__PROBLEM STATEMENT__: The copy you return must match the listing word for word and carry no pictures.

[Start of Attachment]

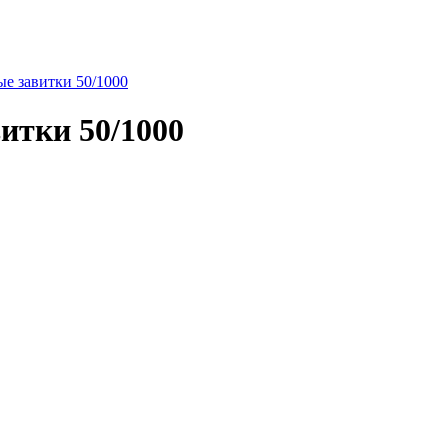
е завитки 50/1000
итки 50/1000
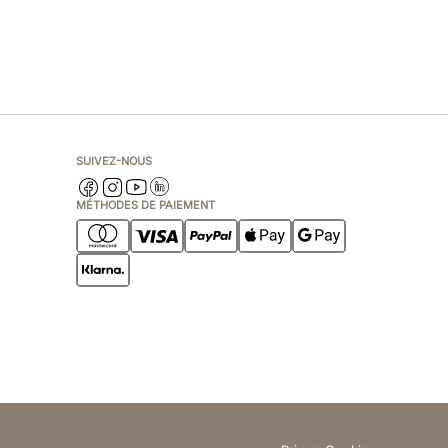
SUIVEZ-NOUS
MÉTHODES DE PAIEMENT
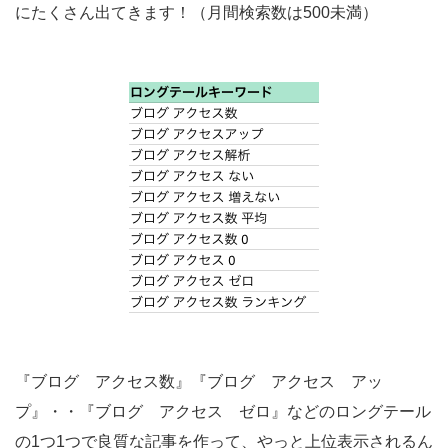
にたくさん出てきます！（月間検索数は500未満）
『ブログ アクセス数』『ブログ アクセス アッ
プ』・・『ブログ アクセス ゼロ』などのロングテール
の1つ1つで良質な記事を作って、やっと上位表示されるん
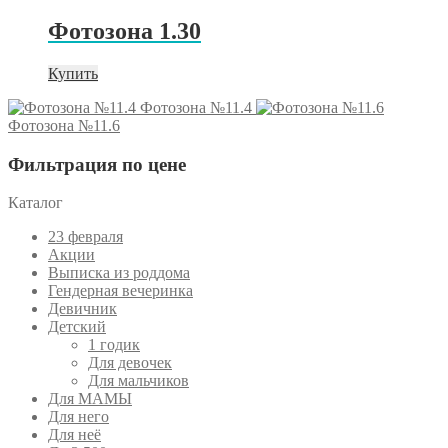
Фотозона 1.30
Купить
Фотозона №11.4
Фотозона №11.6
Фильтрация по цене
Каталог
23 февраля
Акции
Выписка из роддома
Гендерная вечеринка
Девичник
Детский
1 годик
Для девочек
Для мальчиков
Для МАМЫ
Для него
Для неё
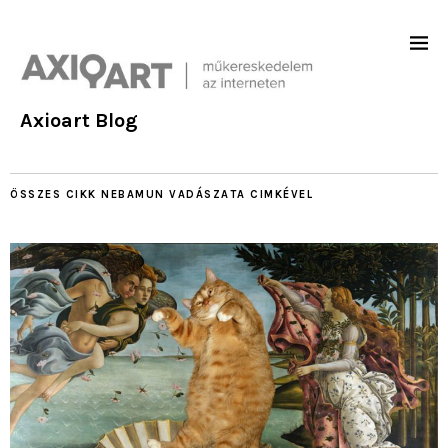
Axioart Blog
ÖSSZES CIKK
NEBAMUN VADÁSZATA
CIMKÉVEL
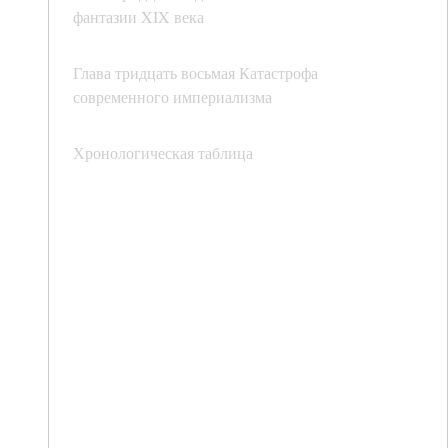
фантазии XIX века
Глава тридцать восьмая Катастрофа
современного империализма
Хронологическая таблица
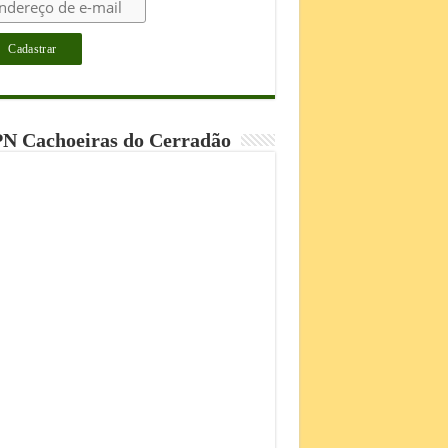
N Cachoeiras do Cerradão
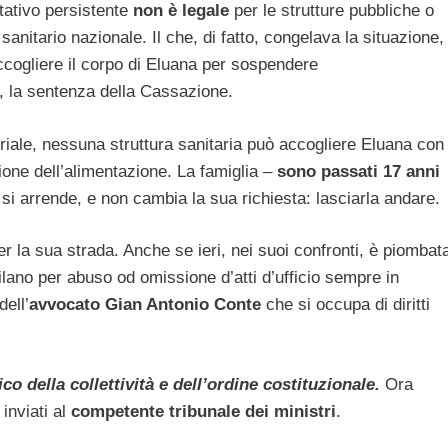
tativo persistente
non è legale
per le strutture pubbliche o
sanitario nazionale. Il che, di fatto, congelava la situazione,
cogliere il corpo di Eluana per sospendere
o, la sentenza della Cassazione.
iale, nessuna struttura sanitaria può accogliere Eluana con
ione dell’alimentazione. La famiglia –
sono passati 17 anni
si arrende, e non cambia la sua richiesta: lasciarla andare.
r la sua strada. Anche se ieri, nei suoi confronti, è piombat
ilano per abuso od omissione d’atti d’ufficio sempre in
dell’
avvocato Gian Antonio Conte
che si occupa di diritti
co della collettività e dell’ordine costituzionale.
Ora
 inviati al
competente tribunale dei ministri
.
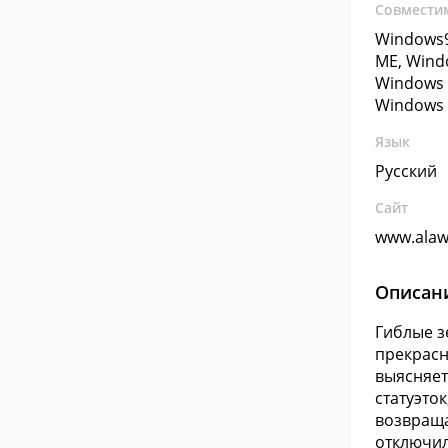
Совмести
Windows9
ME, Wind
Windows 
Windows 
Язык
Русский
Сайт
www.alaw
Описан
Гиблые з
прекрасн
выясняет
статуэто
возвраща
отключил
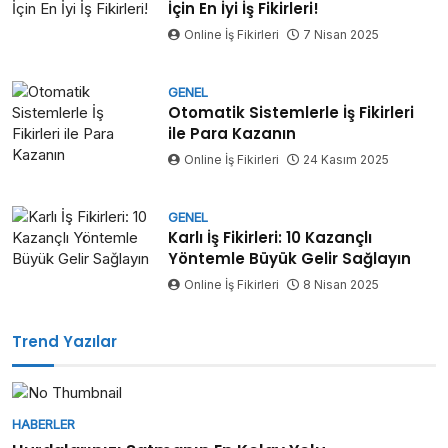
İçin En İyi İş Fikirleri!
Online İş Fikirleri
7 Nisan 2025
GENEL
Otomatik Sistemlerle İş Fikirleri
ile Para Kazanın
Online İş Fikirleri
24 Kasım 2025
GENEL
Karlı İş Fikirleri: 10 Kazançlı
Yöntemle Büyük Gelir Sağlayın
Online İş Fikirleri
8 Nisan 2025
Trend Yazılar
HABERLER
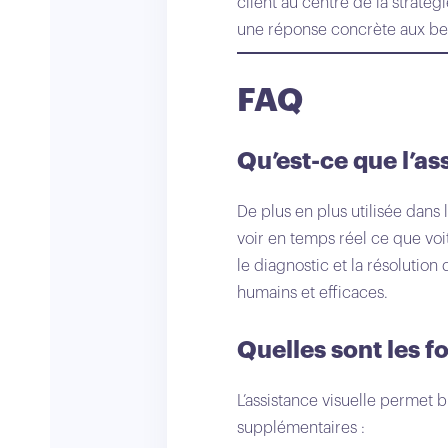
client au centre de la stratég
une réponse concrète aux bes
FAQ
Qu’est-ce que l’as
De plus en plus utilisée dans 
voir en temps réel ce que voit 
le diagnostic et la résolution
humains et efficaces.
Quelles sont les f
L’assistance visuelle permet 
supplémentaires :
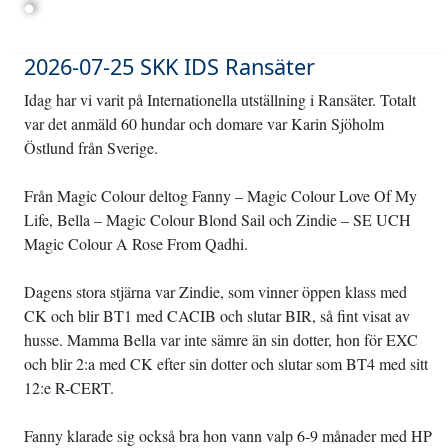
2026-07-25 SKK IDS Ransäter
Idag har vi varit på Internationella utställning i Ransäter. Totalt
var det anmäld 60 hundar och domare var Karin Sjöholm
Östlund från Sverige.
Från Magic Colour deltog Fanny – Magic Colour Love Of My
Life, Bella – Magic Colour Blond Sail och Zindie – SE UCH
Magic Colour A Rose From Qadhi.
Dagens stora stjärna var Zindie, som vinner öppen klass med
CK och blir BT1 med CACIB och slutar BIR, så fint visat av
husse. Mamma Bella var inte sämre än sin dotter, hon för EXC
och blir 2:a med CK efter sin dotter och slutar som BT4 med sitt
12:e R-CERT.
Fanny klarade sig också bra hon vann valp 6-9 månader med HP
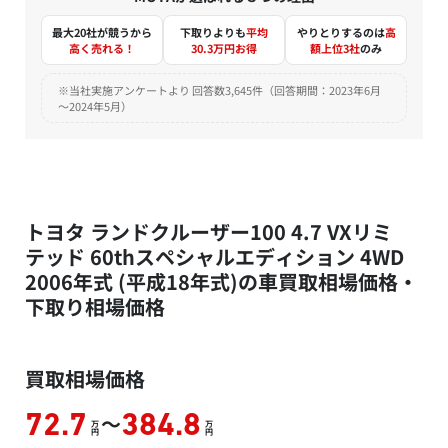
最大20社が競うから
下取りよりも
平均
やりとりするのは
高
高く売れる！
30.3万円お得
額上位3社
のみ
※当社実施アンケートより 回答数3,645件（回答期間：2023年6月
～2024年5月）
トヨタ ランドクルーザー100 4.7 VXリミ
テッド 60thスペシャルエディション 4WD
2006年式 (平成18年式)の車買取相場価格・
下取り相場価格
買取相場価格
～
72.7
384.8
万
万
円
円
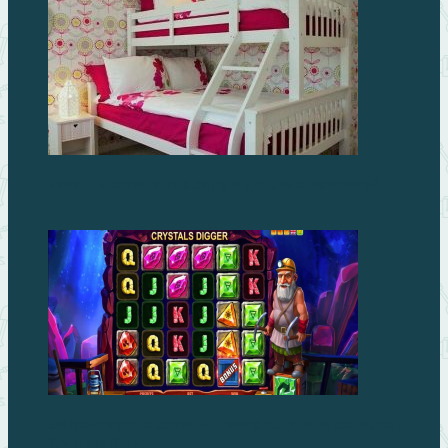
Какую кровать выбрать в детскую комнату?
Эффективные советы и методы для игры в слот
Crystals Digger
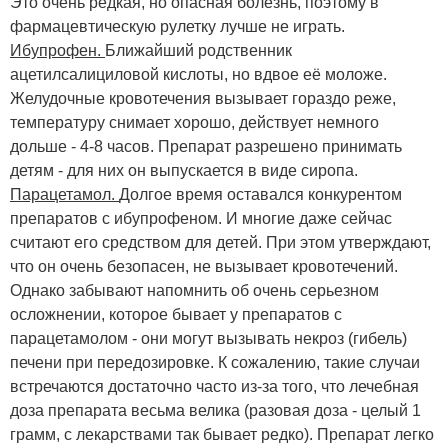
Это очень редкая, но опасная болезнь, поэтому в
фармацевтическую рулетку лучше не играть.
Ибупрофен.
Ближайший родственник
ацетилсалициловой кислоты, но вдвое её моложе.
Желудочные кровотечения вызывает гораздо реже,
температуру снимает хорошо, действует немного
дольше - 4-8 часов. Препарат разрешено принимать
детям - для них он выпускается в виде сиропа.
Парацетамол.
Долгое время оставался конкурентом
препаратов с ибупрофеном. И многие даже сейчас
считают его средством для детей. При этом утверждают,
что он очень безопасен, не вызывает кровотечений.
Однако забывают напомнить об очень серьезном
осложнении, которое бывает у препаратов с
парацетамолом - они могут вызывать некроз (гибель)
печени при передозировке. К сожалению, такие случаи
встречаются достаточно часто из-за того, что лечебная
доза препарата весьма велика (разовая доза - целый 1
грамм, с лекарствами так бывает редко). Препарат легко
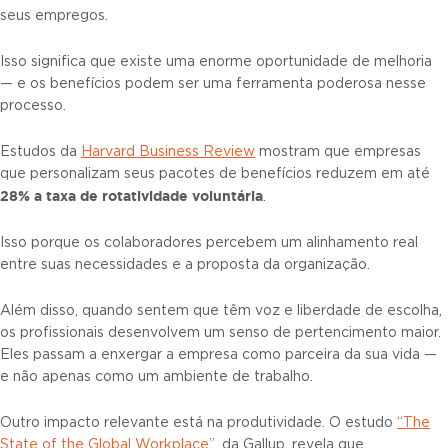
seus empregos.
Isso significa que existe uma enorme oportunidade de melhoria
— e os benefícios podem ser uma ferramenta poderosa nesse
processo.
Estudos da
Harvard Business Review
mostram que empresas
que personalizam seus pacotes de benefícios reduzem em até
28% a taxa de rotatividade voluntária
.
Isso porque os colaboradores percebem um alinhamento real
entre suas necessidades e a proposta da organização.
Além disso, quando sentem que têm voz e liberdade de escolha,
os profissionais desenvolvem um senso de pertencimento maior.
Eles passam a enxergar a empresa como parceira da sua vida —
e não apenas como um ambiente de trabalho.
Outro impacto relevante está na produtividade. O estudo
“The
State of the Global Workplace”
, da Gallup, revela que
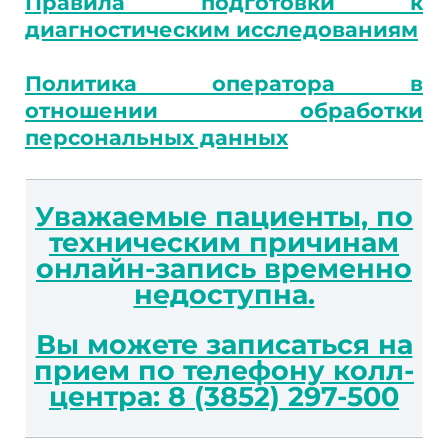
Правила подготовки к
диагностическим исследованиям
Политика оператора в
отношении обработки
персональных данных
Уважаемые пациенты, по
техническим причинам
онлайн-запись временно
недоступна.
Вы можете записаться на
прием по телефону колл-
центра: 8 (3852) 297-500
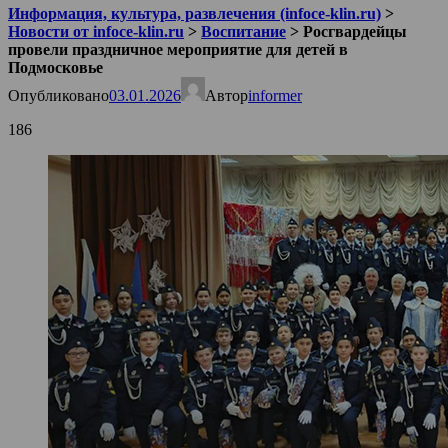
Информация, культура, развлечения (infoce-klin.ru)
>
Новости от infoce-klin.ru
>
Воспитание
>
Росгвардейцы
провели праздничное мероприятие для детей в
Подмосковье
Опубликовано
03.01.2026
Автор
informer
186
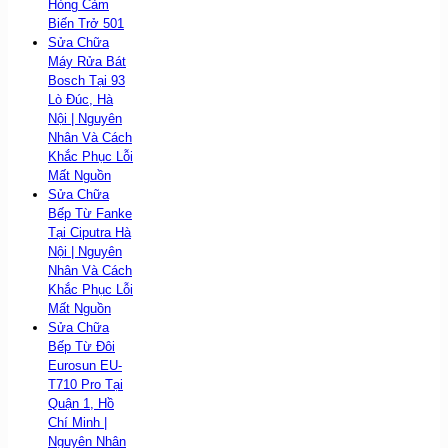
Hỏng Cảm
Biến Trở 501
Sửa Chữa
Máy Rửa Bát
Bosch Tại 93
Lò Đúc, Hà
Nội | Nguyên
Nhân Và Cách
Khắc Phục Lỗi
Mất Nguồn
Sửa Chữa
Bếp Từ Fanke
Tại Ciputra Hà
Nội | Nguyên
Nhân Và Cách
Khắc Phục Lỗi
Mất Nguồn
Sửa Chữa
Bếp Từ Đôi
Eurosun EU-
T710 Pro Tại
Quận 1, Hồ
Chí Minh |
Nguyên Nhân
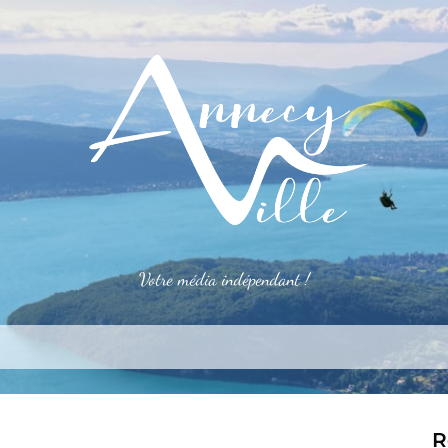
Votre média indépendant !
rner
S’installer
Le mag
Côté pro
Aler
R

[End of Attachment]

__ANSWER FOR THE TASK__:
е завитки 50/1000
итки 50/1000
SUIVEZ-NOUS
MÉTHODES DE PAIEMENT
にたくさん出てきます！（月間検索数は500未満）
『ブログ アクセス数』『ブログ アクセス アッ
プ』・・『ブログ アクセス ゼロ』などのロングテール
の1つ1つで良質な記事を作って、やっと上位表示されるん
Фотозона 1.30
Купить
Фотозона №11.4
Фотозона №11.6
Фильтрация по цене
Каталог
23 февраля
Акции
Выписка из роддома
Гендерная вечеринка
Девичник
Детский
1 годик
Для девочек
Для мальчиков
Для МАМЫ
Для него
Для неё
Axioart Blog
ÖSSZES CIKK
NEBAMUN VADÁSZATA
CIMKÉVEL
фантазии XIX века
Глава тридцать восьмая Катастрофа
современного империализма
Хронологическая таблица
N Cachoeiras do Cerradão
tativo persistente
non è legale
per le strutture pubbliche o
sanitario nazionale. Il che, di fatto, congelava la situazione,
cogliere il corpo di Eluana per sospendere
o, la sentenza della Cassazione.
iale, nessuna struttura sanitaria può accogliere Eluana con
ione dell’alimentazione. La famiglia –
sono passati 17 anni
si arrende, e non cambia la sua richiesta: lasciarla andare.
r la sua strada. Anche se ieri, nei suoi confronti, è piombat
ilano per abuso od omissione d’atti d’ufficio sempre in
dell’
avvocato Gian Antonio Conte
che si occupa di diritti
co della collettività e dell’ordine costituzionale.
Ora
 inviati al
competente tribunale dei ministri
.
Совмести
Windows9
ME, Wind
Windows 
Windows 
Язык
Русский
Сайт
www.alaw
Описан
Гиблые з
прекрасн
выясняет
статуэто
возвраща
отключил
İçin En İyi İş Fikirleri!
Online İş Fikirleri
7 Nisan 2025
GENEL
Otomatik Sistemlerle İş Fikirleri
ile Para Kazanın
Online İş Fikirleri
24 Kasım 2025
GENEL
Karlı İş Fikirleri: 10 Kazançlı
Yöntemle Büyük Gelir Sağlayın
Online İş Fikirleri
8 Nisan 2025
Trend Yazılar
HABERLER
client au centre de la stratég
une réponse concrète aux bes
FAQ
Qu’est-ce que l’as
De plus en plus utilisée dans 
voir en temps réel ce que voit 
le diagnostic et la résolution
humains et efficaces.
Quelles sont les f
L’assistance visuelle permet 
supplémentaires :
2026-07-25 SKK IDS Ransäter
Idag har vi varit på Internationella utställning i Ransäter. Totalt
var det anmäld 60 hundar och domare var Karin Sjöholm
Östlund från Sverige.
Från Magic Colour deltog Fanny – Magic Colour Love Of My
Life, Bella – Magic Colour Blond Sail och Zindie – SE UCH
Magic Colour A Rose From Qadhi.
Dagens stora stjärna var Zindie, som vinner öppen klass med
CK och blir BT1 med CACIB och slutar BIR, så fint visat av
husse. Mamma Bella var inte sämre än sin dotter, hon för EXC
och blir 2:a med CK efter sin dotter och slutar som BT4 med sitt
12:e R-CERT.
Fanny klarade sig också bra hon vann valp 6-9 månader med HP
最大20社が競うから
下取りよりも
平均
やりとりするのは
高
高く売れる！
30.3万円お得
額上位3社
のみ
※当社実施アンケートより 回答数3,645件（回答期間：2023年6月
～2024年5月）
トヨタ ランドクルーザー100 4.7 VXリミ
テッド 60thスペシャルエディション 4WD
2006年式 (平成18年式)の車買取相場価格・
下取り相場価格
買取相場価格
～
72.7
384.8
万
万
円
円
Какую кровать выбрать в детскую комнату?
Эффективные советы и методы для игры в слот
Crystals Digger
Это очень редкая, но опасная болезнь, поэтому в
фармацевтическую рулетку лучше не играть.
Ибупрофен.
Ближайший родственник
ацетилсалициловой кислоты, но вдвое её моложе.
Желудочные кровотечения вызывает гораздо реже,
температуру снимает хорошо, действует немного
дольше - 4-8 часов. Препарат разрешено принимать
детям - для них он выпускается в виде сиропа.
Парацетамол.
Долгое время оставался конкурентом
препаратов с ибупрофеном. И многие даже сейчас
считают его средством для детей. При этом утверждают,
что он очень безопасен, не вызывает кровотечений.
Однако забывают напомнить об очень серьезном
осложнении, которое бывает у препаратов с
парацетамолом - они могут вызывать некроз (гибель)
печени при передозировке. К сожалению, такие случаи
встречаются достаточно часто из-за того, что лечебная
доза препарата весьма велика (разовая доза - целый 1
грамм, с лекарствами так бывает редко). Препарат легко
seus empregos.
Isso significa que existe uma enorme oportunidade de melhoria
— e os benefícios podem ser uma ferramenta poderosa nesse
processo.
Estudos da
Harvard Business Review
mostram que empresas
que personalizam seus pacotes de benefícios reduzem em até
28% a taxa de rotatividade voluntária
.
Isso porque os colaboradores percebem um alinhamento real
entre suas necessidades e a proposta da organização.
Além disso, quando sentem que têm voz e liberdade de escolha,
os profissionais desenvolvem um senso de pertencimento maior.
Eles passam a enxergar a empresa como parceira da sua vida —
e não apenas como um ambiente de trabalho.
Outro impacto relevante está na produtividade. O estudo
“The
State of the Global Workplace”
, da Gallup, revela que
Правила подготовки к
диагностическим исследованиям
Политика оператора в
отношении обработки
персональных данных
Уважаемые пациенты, по
техническим причинам
онлайн-запись временно
недоступна.
Вы можете записаться на
прием по телефону колл-
центра: 8 (3852) 297-500
Информация, культура, развлечения (infoce-klin.ru)
>
Новости от infoce-klin.ru
>
Воспитание
>
Росгвардейцы
провели праздничное мероприятие для детей в
Подмосковье
Опубликовано
03.01.2026
Автор
informer
186
Hỏng Cảm
Biến Trở 501
Sửa Chữa
Máy Rửa Bát
Bosch Tại 93
Lò Đúc, Hà
Nội | Nguyên
Nhân Và Cách
Khắc Phục Lỗi
Mất Nguồn
Sửa Chữa
Bếp Từ Fanke
Tại Ciputra Hà
Nội | Nguyên
Nhân Và Cách
Khắc Phục Lỗi
Mất Nguồn
Sửa Chữa
Bếp Từ Đôi
Eurosun EU-
T710 Pro Tại
Quận 1, Hồ
Chí Minh |
Nguyên Nhân
Votre média indépendant !
rner
S’installer
Le mag
Côté pro
Aler
R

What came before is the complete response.